Overall, this trial was very well-conducted and must have taken a tremendous effort by numerous collaborators. With 11,937 patients included in the final analysis, it is the largest trial to date and even exceeds the Cochrane Review that combined multiple smaller studies (Bennett 2014). It had a solid randomization process, with appropriate allocation concealment and blinding.
However, it is challenging to determine the exact onset of bleeding with GI bleeding. Unlike trauma or epistaxis, it is problematic to know exactly when the patient started bleeding. Moreover, not all patients come to the hospital after their first episode of melanic stool; this is demonstrated in the trial by 57% of patients being randomized in the trial greater than 8 hours after onset of bleeding. Only 16% of patients presented within the first 3 hours of onset of bleeding. Prior studies have supported early administration of TXA, which would clearly be difficult to accomplish in GI bleeds. However, the study population does seem to represent the typical presentation of GI bleeding for all comers, as opposed to CVA studies, which have very narrow selection criteria and excludes large percentages of presenting patients. As time of onset is challenging to determine, attempting to generate a narrow criteria of who needs TXA based on time of onset is likely a fool’s errand, and therefore the study is clinically applicable the way it is designed.

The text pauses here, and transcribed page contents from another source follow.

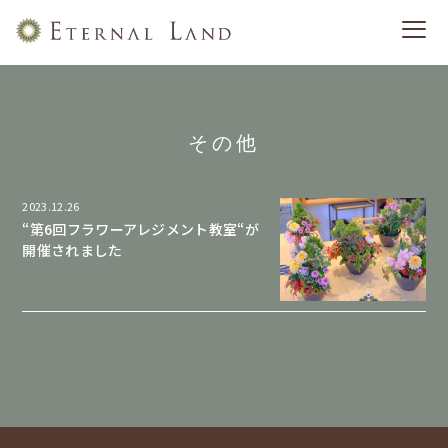
その他
2023.12.26
“第6回フラワーアレジメント教室“が
開催されました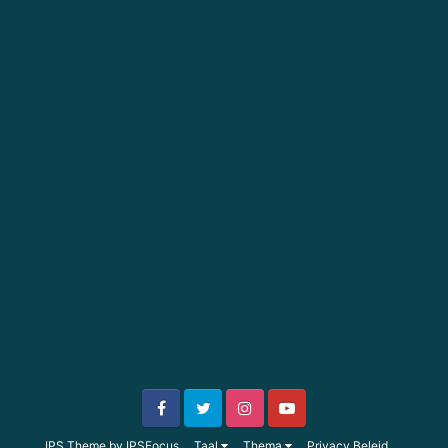
IPS Theme
by
IPSFocus
Taal
Thema
Privacy Beleid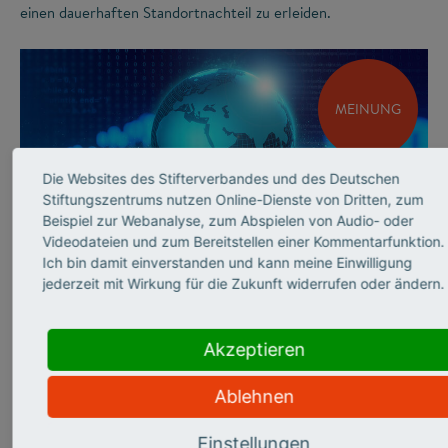
einen dauerhaften Standortnachteil zu erleiden.
MEINUNG
Die Websites des Stifterverbandes und des Deutschen
Stiftungszentrums nutzen Online-Dienste von Dritten, zum
Beispiel zur Webanalyse, zum Abspielen von Audio- oder
Videodateien und zum Bereitstellen einer Kommentarfunktion.
©
Ich bin damit einverstanden und kann meine Einwilligung
jederzeit mit Wirkung für die Zukunft widerrufen oder ändern.
INNOVATIONSSYSTEM
Andrea Frank über
Akzeptieren
sicherheits­relevante
Ablehnen
Forschung
Einstellungen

In most studies of IV TXA, an initial 1g is given over 10 to 15 minutes and an additional 1g is given over 8 hours (TICH-2, CRASH-2, CRASH-3, and others). However, in this study, the authors gave an initial 1g bolus over 10 minutes followed by 3g over 24 hours. In an interview of the lead author, Ian Roberts, on The Resus Room podcast, he discussed that the risk of rebleeding is highest in the first 24 hours. Since TXA has such a short half-life (approximately 2 hours), the investigators aimed to cover patients through this high-risk period. However, seizures have been previously linked to TXA administration in a dose-dependent manner (Lecker 2016, Zhang 2016). It is possible that the incidence of seizures in this trial was due to the higher dose of TXA given over the first 24 hours. Using a lower dose, while less likely to induce seizure, still remains futile and should probably not be given anyways. However, with a Fragility Index of 1 and a NNH of 370 in this study, seizure may not be a meaningful concern.
“In summary, we found no evidence that tranexamic acid decreases the risk of death in patients with gastrointestinal bleeding…Because gastrointestinal bleeding is a licensed indication for tranexamic acid, our results could have regulatory implications.”

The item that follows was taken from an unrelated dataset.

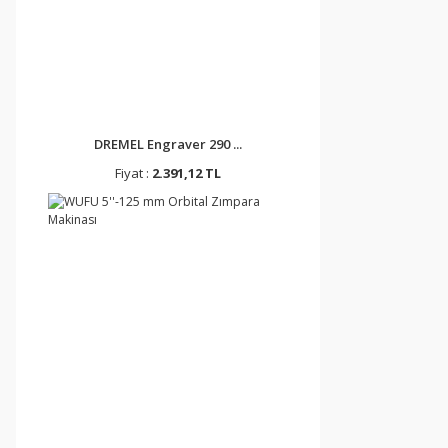
DREMEL Engraver 290 ...
Fiyat :
2.391,12 TL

Based on this large and well-conducted trial, TXA (even at higher doses and a longer duration than prior studies) does not seem to decrease the risk of death or rebleeding in GI bleed, and it seems to be associated with increased rates of DVT, PE, and seizures. I will not be giving TXA to my next GI bleed patient in the ED.

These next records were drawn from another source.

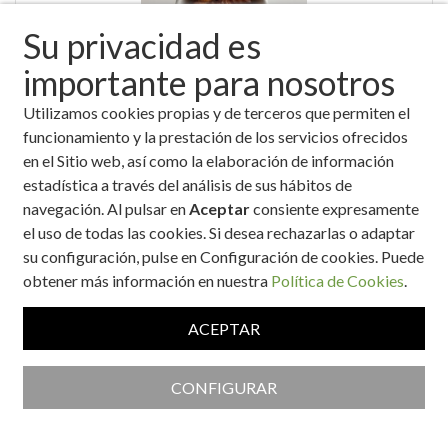
Su privacidad es
importante para nosotros
Utilizamos cookies propias y de terceros que permiten el
"BITS" versión saludable
funcionamiento y la prestación de los servicios ofrecidos
en el Sitio web, así como la elaboración de información
estadística a través del análisis de sus hábitos de
navegación. Al pulsar en
Aceptar
consiente expresamente
el uso de todas las cookies. Si desea rechazarlas o adaptar
su configuración, pulse en Configuración de cookies. Puede
obtener más información en nuestra
Política de Cookies
.
ACEPTAR
'Mousse' de queso cremoso con mermelada de fresa y uvas
CONFIGURAR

This study is remarkable and relatively unprecedented in size and results. The limitations of this study (well-discussed in detail by Dr. Murali above) mostly increase the risk of exaggerating benefit of the therapy. Despite this, it is a resoundingly negative trial. I applaud the authors for presenting it as a purely negative trial rather than attempting to statistically play with the subgroups to eke out a positive result. TXA to me has usually served as a “sure why not?” medication that I will toss in after I have established appropriate resuscitative care and known beneficial treatment options. This study does give me some pause to that practice given the, albeit slight, increased risk of harm demonstrated.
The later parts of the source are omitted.